BEGIN

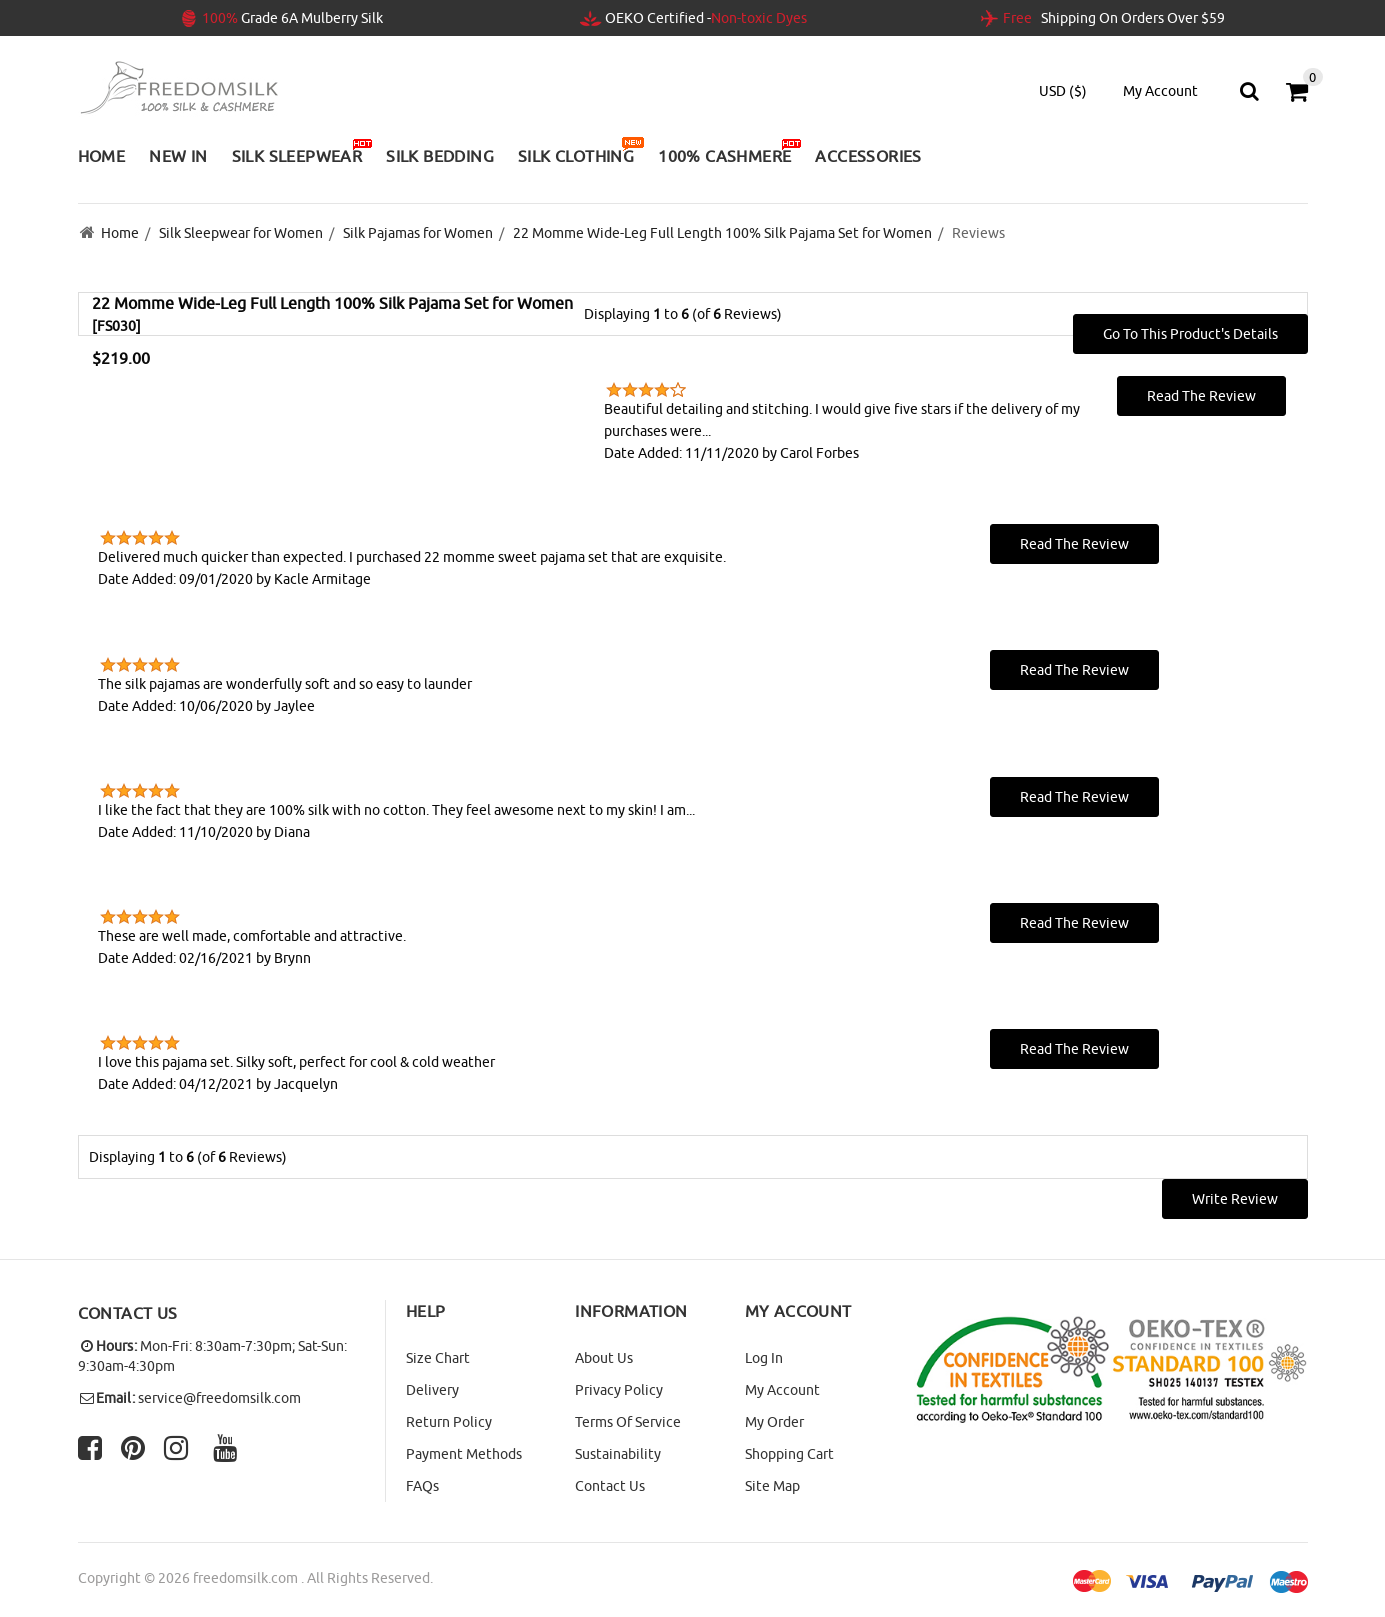 Image resolution: width=1385 pixels, height=1617 pixels. Describe the element at coordinates (610, 1486) in the screenshot. I see `Contact Us` at that location.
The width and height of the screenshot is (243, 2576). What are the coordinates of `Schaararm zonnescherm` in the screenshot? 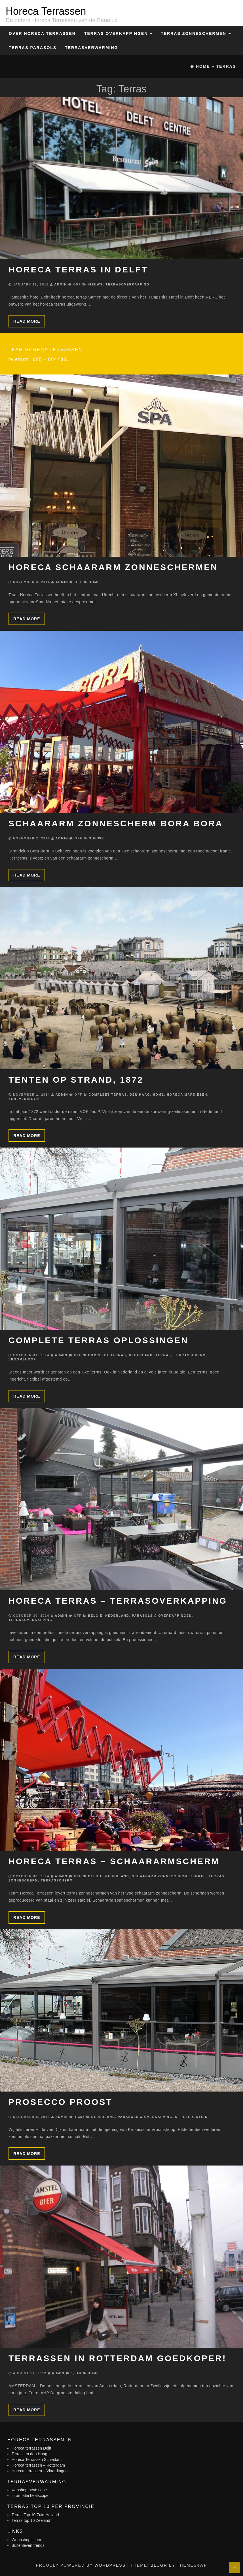 It's located at (159, 1876).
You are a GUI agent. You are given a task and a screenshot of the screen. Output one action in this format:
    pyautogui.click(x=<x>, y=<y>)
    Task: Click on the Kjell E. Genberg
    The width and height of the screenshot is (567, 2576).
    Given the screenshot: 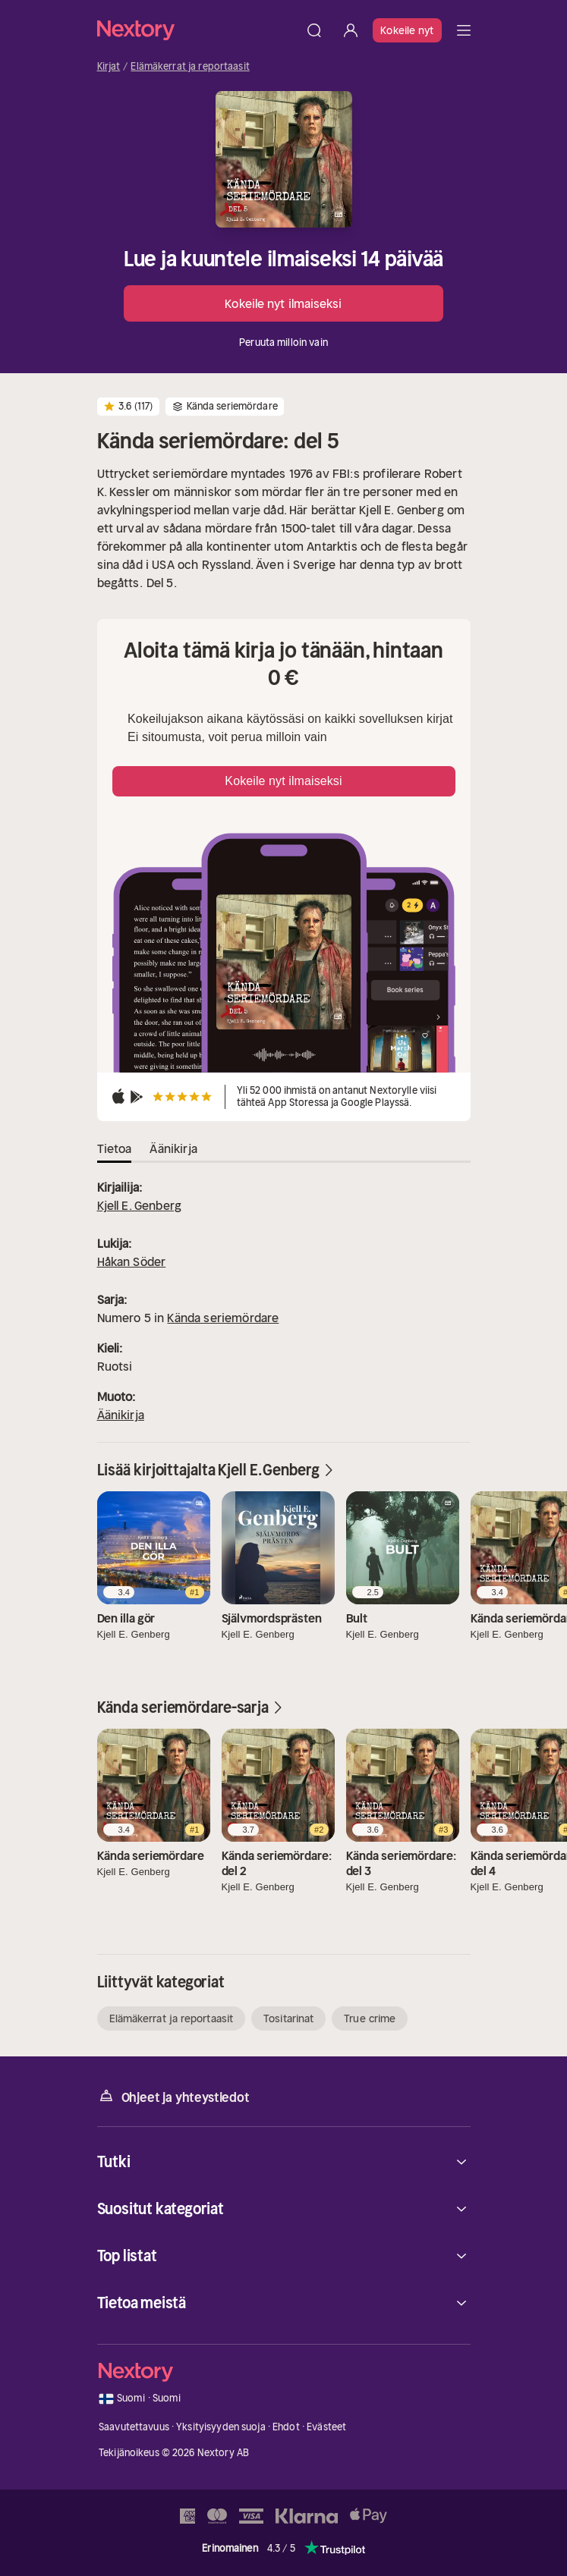 What is the action you would take?
    pyautogui.click(x=139, y=1205)
    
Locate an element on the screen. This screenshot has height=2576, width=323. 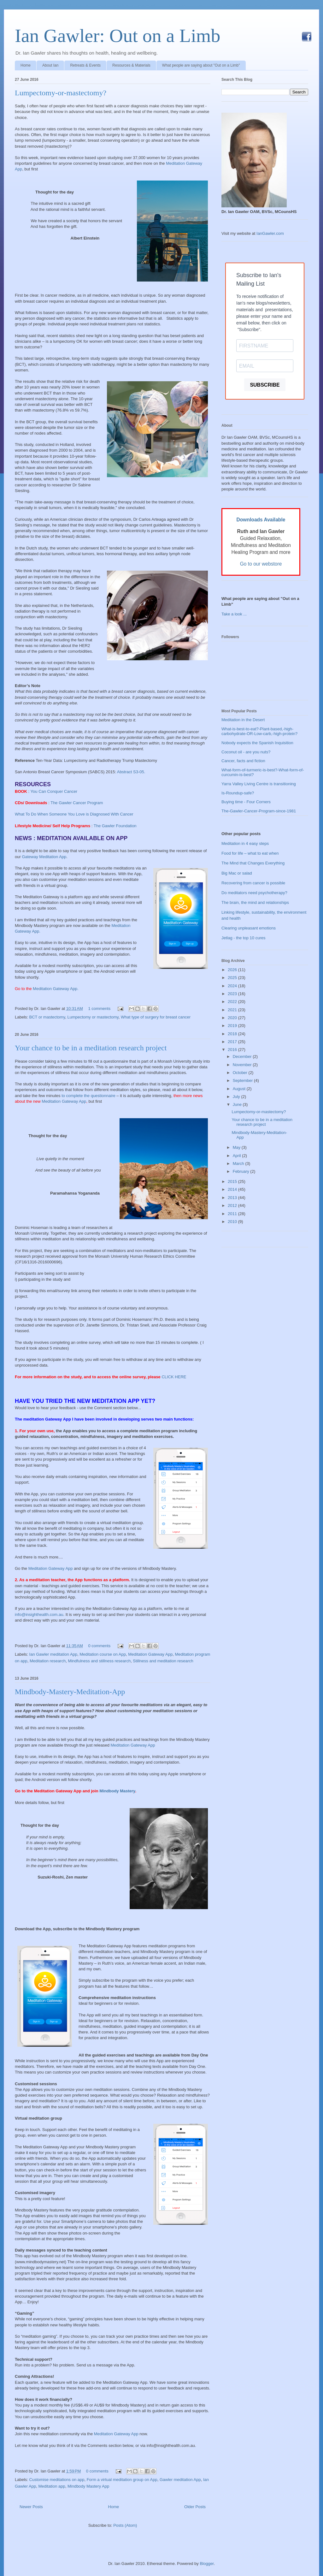
Blogger is located at coordinates (207, 2563).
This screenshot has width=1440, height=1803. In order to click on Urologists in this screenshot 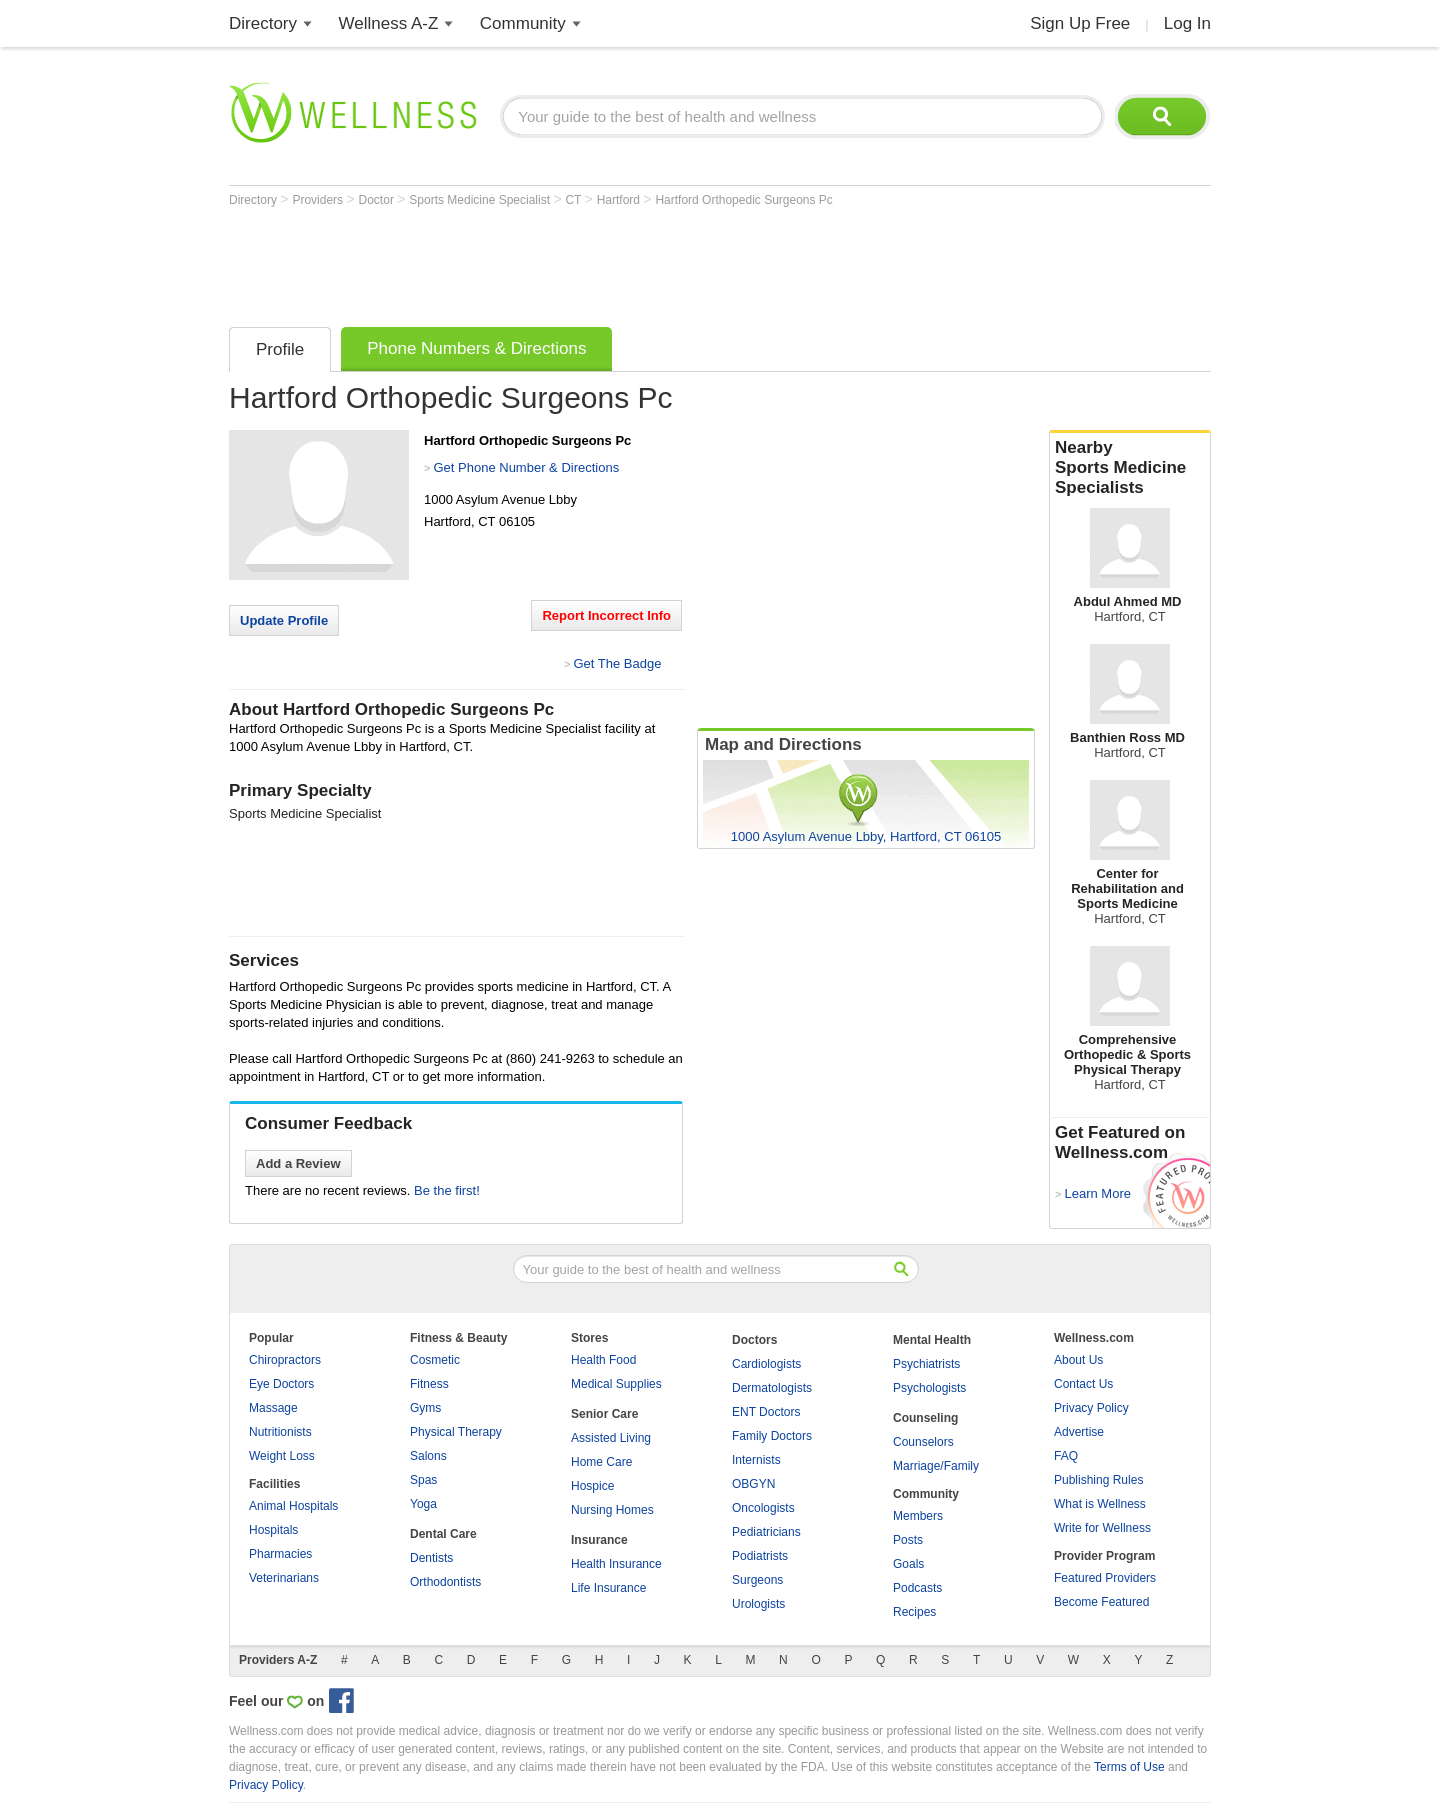, I will do `click(758, 1604)`.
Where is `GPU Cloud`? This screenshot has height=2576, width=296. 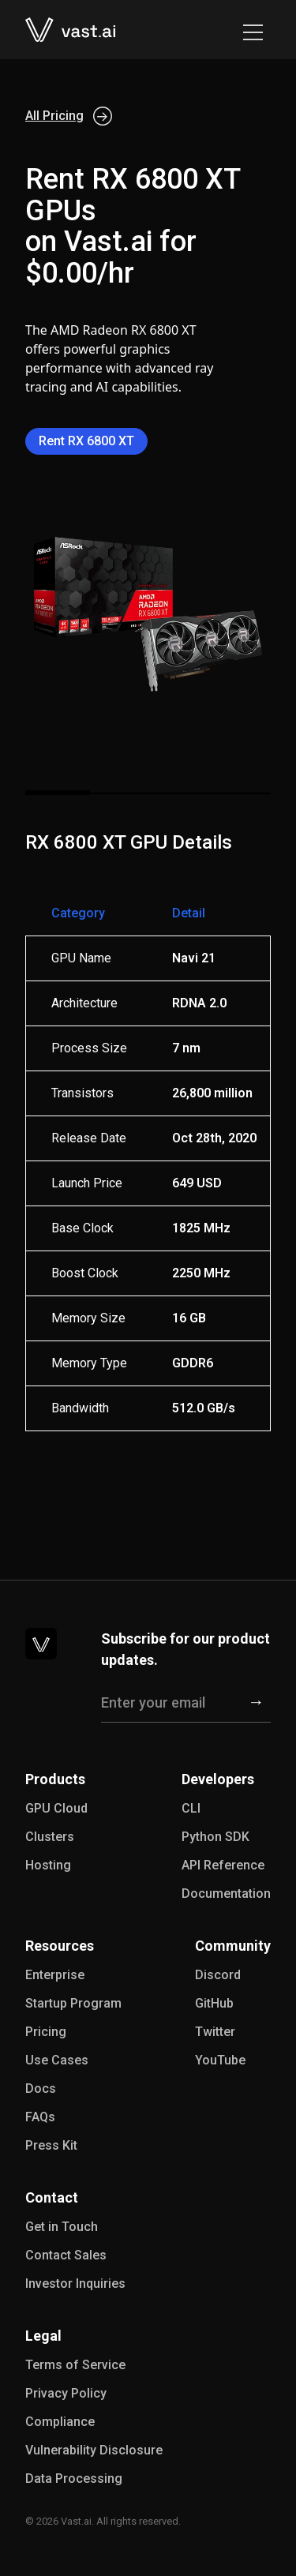 GPU Cloud is located at coordinates (56, 1808).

END

**DIRECTIONS FOR THIS TASK**
With the line that has "You are a GUI" as the first and the line that has "The width and height of the screenshot is (567, 2576)." as the last, repeat exactly that run of lines above and no more.

**ANSWER BELOW**
You are a GUI agent. You are given a task and a screenshot of the screen. Output one action in this format:
    pyautogui.click(x=<x>, y=<y>)
    Task: Click on the Kjell E. Genberg
    The width and height of the screenshot is (567, 2576).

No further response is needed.